Blame: Aiden

He should have put a stop to it. The minute he heard them talking like that, he should have put them straight. They were friends of Abrahams and Gaul, so it was natural for them to be upset that their friends had died. Natural for them to sound off and want someone to blame, but really, he should have jumped in and stopped it.

He should have pulled the plug on their bitch-fest right away. He should have ended it before it got out of hand. He didn't know why he hadn't, really. It wasn't as if he believed any of it. Rodney could be a pain in the ass, but he would never…I mean, sure he got scared, but he had never put any of them in danger. He had always backed them up.

If only he had been on that mission. He should have been on that mission. Teyla too, but definitely him. He was the Major's 2IC, not McKay. It was his job to watch the Major's back, and at the end of the day, that's just what he had done. They had swooped in like the cavalry, arriving just in the nick of time and blowing that son of a bitch wraith out of existence. He had saved him, and yet the Major showed more gratitude to McKay. Aiden barely got a thank-you while McKay got the pats on the back and the warm looks. That was plain wrong. What had McKay done? Fail to realize that there was a wraith on the loose, that's what.

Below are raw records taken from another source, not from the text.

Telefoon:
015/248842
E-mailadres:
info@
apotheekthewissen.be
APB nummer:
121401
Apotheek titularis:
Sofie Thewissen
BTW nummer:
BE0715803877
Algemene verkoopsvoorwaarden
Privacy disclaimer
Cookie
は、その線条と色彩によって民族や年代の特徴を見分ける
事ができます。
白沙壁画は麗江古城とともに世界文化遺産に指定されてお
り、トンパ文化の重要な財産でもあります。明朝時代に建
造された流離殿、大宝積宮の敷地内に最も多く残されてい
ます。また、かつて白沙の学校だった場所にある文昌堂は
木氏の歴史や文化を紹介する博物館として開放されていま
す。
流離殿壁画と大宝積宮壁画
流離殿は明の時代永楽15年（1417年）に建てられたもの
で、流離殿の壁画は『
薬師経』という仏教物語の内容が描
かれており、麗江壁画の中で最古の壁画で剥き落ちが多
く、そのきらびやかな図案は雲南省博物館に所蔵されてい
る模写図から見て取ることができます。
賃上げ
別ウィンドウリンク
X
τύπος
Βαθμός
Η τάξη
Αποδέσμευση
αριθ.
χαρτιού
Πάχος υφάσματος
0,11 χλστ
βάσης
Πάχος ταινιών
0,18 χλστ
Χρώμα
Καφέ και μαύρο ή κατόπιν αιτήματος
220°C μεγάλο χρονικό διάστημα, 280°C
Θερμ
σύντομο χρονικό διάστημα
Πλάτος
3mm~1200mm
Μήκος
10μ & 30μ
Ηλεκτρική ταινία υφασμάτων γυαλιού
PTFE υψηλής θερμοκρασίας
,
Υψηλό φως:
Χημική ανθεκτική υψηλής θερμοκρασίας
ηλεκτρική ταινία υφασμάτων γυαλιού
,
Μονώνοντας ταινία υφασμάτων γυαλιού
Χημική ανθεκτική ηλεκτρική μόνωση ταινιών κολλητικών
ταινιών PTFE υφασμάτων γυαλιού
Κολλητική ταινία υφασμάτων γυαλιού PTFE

McKay was supposed to know that a wraith could survive for millennia. That was his job, to know stuff. So why hadn't he? If he had been more careful, then the Major might never have been injured. Gaul and Abrahams might not have died. McKay should have foreseen the danger. He should have known. But he hadn't, and now the Major was probably blaming himself, when none of it was his fault.

Of course, McKay didn't screw up deliberately, no matter what those geeks might be saying. That was nuts. McKay simply hadn't been trained to deal with combat situations, not as he and the Major had. What could you expect from a scientist? Maybe this incident would get the Major to see that he, Aiden should be the one to be most trusted, the one to be confided in, the one to come first. Maybe next time he wouldn't be the one left behind in Atlantis.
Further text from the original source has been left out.